S. M. Shinde [1], R.B. Patil [2]

PG student, Jawaharlal Nehru College of Engineering, Aurangabad, India. [1]

Associate Professor, Jawaharlal Nehru College of Engineering, Aurangabad, India. [2]

The aim of this paper is to study existing conveyor system and optimize the critical parts like Roller, C-channels for chassis and support, to minimize the overall weight of assembly and material saving.

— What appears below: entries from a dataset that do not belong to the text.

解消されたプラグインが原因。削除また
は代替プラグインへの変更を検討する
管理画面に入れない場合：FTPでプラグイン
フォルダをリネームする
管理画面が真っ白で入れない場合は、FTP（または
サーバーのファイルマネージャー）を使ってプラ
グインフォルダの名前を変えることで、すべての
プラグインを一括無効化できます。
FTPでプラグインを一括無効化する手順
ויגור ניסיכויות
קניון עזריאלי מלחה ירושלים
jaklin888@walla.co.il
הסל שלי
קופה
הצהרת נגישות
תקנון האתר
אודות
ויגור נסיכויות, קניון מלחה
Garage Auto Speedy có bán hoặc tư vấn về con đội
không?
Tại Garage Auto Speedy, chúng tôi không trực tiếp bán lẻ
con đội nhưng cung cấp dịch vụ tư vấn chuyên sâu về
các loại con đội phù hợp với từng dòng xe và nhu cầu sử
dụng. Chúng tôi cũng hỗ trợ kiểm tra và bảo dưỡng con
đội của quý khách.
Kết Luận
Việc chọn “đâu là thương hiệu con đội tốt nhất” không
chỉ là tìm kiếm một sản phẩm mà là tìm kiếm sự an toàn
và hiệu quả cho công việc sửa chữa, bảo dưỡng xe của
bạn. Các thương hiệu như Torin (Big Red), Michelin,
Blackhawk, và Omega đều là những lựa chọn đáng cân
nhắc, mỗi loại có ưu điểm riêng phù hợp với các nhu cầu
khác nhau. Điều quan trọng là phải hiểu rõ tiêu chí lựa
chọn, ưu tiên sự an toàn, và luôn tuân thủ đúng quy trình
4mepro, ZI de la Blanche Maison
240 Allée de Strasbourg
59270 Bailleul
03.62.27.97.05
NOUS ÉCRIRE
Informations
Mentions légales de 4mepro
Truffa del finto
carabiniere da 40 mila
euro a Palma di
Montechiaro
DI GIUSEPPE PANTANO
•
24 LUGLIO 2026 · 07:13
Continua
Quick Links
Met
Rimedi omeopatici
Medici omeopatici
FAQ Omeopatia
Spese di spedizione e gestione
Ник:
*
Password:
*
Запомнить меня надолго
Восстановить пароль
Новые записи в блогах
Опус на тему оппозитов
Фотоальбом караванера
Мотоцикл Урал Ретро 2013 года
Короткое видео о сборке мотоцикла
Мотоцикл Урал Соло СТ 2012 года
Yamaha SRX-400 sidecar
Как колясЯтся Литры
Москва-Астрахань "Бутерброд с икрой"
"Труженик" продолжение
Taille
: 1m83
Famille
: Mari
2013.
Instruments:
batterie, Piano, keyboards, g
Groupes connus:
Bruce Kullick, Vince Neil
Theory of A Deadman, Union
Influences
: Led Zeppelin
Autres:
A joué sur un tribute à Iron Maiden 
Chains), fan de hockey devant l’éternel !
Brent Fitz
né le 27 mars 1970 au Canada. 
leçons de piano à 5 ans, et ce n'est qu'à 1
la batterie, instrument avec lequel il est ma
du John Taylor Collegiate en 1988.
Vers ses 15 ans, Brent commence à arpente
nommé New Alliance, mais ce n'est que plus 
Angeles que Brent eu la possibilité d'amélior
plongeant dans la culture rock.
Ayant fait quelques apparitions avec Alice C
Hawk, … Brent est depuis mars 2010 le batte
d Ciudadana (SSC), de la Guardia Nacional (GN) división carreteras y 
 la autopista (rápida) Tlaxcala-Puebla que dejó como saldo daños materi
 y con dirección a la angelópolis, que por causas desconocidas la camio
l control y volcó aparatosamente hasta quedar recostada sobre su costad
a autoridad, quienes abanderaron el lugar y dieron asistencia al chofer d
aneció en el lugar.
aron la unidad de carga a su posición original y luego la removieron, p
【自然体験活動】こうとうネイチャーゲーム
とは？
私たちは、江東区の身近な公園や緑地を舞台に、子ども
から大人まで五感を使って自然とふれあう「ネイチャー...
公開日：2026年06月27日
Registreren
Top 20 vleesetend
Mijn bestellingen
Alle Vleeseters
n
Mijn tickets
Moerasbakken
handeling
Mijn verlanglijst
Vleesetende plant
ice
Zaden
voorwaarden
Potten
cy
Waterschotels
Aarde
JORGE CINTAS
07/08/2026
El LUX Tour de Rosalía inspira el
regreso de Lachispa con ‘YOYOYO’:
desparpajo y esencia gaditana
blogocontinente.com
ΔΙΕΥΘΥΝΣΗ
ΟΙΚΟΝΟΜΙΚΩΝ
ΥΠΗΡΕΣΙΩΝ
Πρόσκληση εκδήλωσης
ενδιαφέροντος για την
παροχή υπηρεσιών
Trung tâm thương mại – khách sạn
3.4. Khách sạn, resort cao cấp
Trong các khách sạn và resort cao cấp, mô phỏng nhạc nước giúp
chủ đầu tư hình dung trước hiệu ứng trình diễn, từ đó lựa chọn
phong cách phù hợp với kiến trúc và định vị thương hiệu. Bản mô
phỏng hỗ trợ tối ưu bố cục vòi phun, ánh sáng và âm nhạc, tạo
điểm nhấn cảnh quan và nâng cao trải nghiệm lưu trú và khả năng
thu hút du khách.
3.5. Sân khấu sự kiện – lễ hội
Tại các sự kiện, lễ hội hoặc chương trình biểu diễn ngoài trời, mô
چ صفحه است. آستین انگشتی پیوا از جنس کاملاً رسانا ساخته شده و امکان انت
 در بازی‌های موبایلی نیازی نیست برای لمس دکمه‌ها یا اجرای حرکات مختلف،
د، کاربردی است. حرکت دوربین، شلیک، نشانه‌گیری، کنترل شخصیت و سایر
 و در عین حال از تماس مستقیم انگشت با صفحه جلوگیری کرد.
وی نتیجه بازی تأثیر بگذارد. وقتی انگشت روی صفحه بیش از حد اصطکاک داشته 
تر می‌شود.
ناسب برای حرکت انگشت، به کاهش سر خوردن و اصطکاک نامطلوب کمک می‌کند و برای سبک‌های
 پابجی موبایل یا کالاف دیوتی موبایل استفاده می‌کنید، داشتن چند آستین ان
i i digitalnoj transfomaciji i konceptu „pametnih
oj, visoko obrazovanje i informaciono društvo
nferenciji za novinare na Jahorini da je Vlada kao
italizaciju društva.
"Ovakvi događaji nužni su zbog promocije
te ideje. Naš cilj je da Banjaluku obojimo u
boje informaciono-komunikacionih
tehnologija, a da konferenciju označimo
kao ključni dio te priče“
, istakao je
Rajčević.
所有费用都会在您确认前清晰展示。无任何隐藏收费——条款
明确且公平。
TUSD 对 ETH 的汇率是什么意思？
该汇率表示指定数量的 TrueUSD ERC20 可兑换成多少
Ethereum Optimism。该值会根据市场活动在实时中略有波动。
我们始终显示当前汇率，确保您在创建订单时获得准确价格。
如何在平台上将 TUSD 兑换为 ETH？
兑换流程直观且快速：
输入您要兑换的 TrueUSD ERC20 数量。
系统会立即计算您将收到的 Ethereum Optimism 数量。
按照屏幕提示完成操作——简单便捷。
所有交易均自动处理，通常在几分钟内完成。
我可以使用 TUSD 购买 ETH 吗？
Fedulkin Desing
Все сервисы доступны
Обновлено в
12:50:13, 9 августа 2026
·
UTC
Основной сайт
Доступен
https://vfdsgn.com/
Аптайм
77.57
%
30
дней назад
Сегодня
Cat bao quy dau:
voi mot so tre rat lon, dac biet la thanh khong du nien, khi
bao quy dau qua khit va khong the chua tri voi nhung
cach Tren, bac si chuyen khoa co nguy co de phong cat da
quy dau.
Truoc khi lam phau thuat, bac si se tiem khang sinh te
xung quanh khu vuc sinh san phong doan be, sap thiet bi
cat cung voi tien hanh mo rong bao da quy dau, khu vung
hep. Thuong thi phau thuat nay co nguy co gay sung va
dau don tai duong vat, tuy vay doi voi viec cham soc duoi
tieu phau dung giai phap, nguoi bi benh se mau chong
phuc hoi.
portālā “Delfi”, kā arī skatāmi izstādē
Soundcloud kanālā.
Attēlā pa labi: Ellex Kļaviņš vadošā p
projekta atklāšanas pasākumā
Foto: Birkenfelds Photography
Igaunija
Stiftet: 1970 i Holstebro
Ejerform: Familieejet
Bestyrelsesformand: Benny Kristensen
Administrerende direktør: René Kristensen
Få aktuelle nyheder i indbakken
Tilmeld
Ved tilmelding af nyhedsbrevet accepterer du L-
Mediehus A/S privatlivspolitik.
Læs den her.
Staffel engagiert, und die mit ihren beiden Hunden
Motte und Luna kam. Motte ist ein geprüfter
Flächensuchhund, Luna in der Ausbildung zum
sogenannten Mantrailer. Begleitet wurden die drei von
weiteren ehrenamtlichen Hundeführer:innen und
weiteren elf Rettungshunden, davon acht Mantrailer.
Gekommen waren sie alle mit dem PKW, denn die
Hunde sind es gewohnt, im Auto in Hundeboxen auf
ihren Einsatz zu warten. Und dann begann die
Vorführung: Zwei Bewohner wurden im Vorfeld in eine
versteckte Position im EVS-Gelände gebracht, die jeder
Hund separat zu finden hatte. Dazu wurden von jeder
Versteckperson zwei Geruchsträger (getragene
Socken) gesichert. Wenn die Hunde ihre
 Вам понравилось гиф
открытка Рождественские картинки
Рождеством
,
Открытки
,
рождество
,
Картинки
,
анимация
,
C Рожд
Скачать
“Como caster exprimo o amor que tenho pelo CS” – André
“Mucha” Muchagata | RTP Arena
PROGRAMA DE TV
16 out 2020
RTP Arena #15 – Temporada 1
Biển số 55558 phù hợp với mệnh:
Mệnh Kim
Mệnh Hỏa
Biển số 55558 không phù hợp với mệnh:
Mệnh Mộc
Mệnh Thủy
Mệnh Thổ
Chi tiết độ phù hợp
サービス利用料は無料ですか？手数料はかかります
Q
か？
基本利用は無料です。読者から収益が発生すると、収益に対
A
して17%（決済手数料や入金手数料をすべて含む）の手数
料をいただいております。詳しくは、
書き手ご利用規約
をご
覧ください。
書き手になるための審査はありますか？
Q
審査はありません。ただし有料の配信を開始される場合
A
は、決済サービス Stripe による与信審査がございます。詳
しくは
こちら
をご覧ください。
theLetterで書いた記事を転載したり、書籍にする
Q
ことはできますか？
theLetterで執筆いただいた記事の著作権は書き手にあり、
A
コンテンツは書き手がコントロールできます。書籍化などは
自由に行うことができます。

Paper also involves geometrical and finite element modeling of existing design and optimized design. Geometrical modeling was done using Catia V5R19 and finite modeling was done. Results of Linear static, Modal and Transient analysis of existing design and optimized design are compared to prove design is safe. Optimization gives optimum design for same loading condition with huge amount of weight reduction. Using this procedure and using practical available structure 30.931% weight reduction is achieved

Key Words: Optimized design, Weight reduction, material handling systems.

2. Conveyors

   A conveyor system is a common piece of mechanical handling equipment that moves materials from one location to another. Conveyors are especially useful in applications involving the transportation of heavy or bulky materials. Conveyor systems allow quick and efficient transportation for a wide variety of materials, which make them very popular in the material handling and packaging industries. [1] Many kinds of conveying systems are available, and are used according to the various needs of different industries. There are chain conveyors (floor and overhead) as well. Chain conveyors consist of enclosed tracks, I-Beam, towline, power & free, and hand pushed trolleys. Conveyor systems are used widespread across a range of industries due to the numerous benefits they provide. [4]

   Conveyors are able to safely transport materials from one level to another, which when done by human labor would be strenuous and expensive.

   They can be installed almost anywhere, and are much safer than using a forklift or other machine to move materials.

   They can move loads of all shapes, sizes and weights. Also, many have advanced safety features that help prevent accidents.

   Fig. 1.1 Conveyor Systems

   There are a variety of options available for running conveying systems, [3] including the hydraulic, mechanical and fully automated systems, which are equipped to fit individual needs.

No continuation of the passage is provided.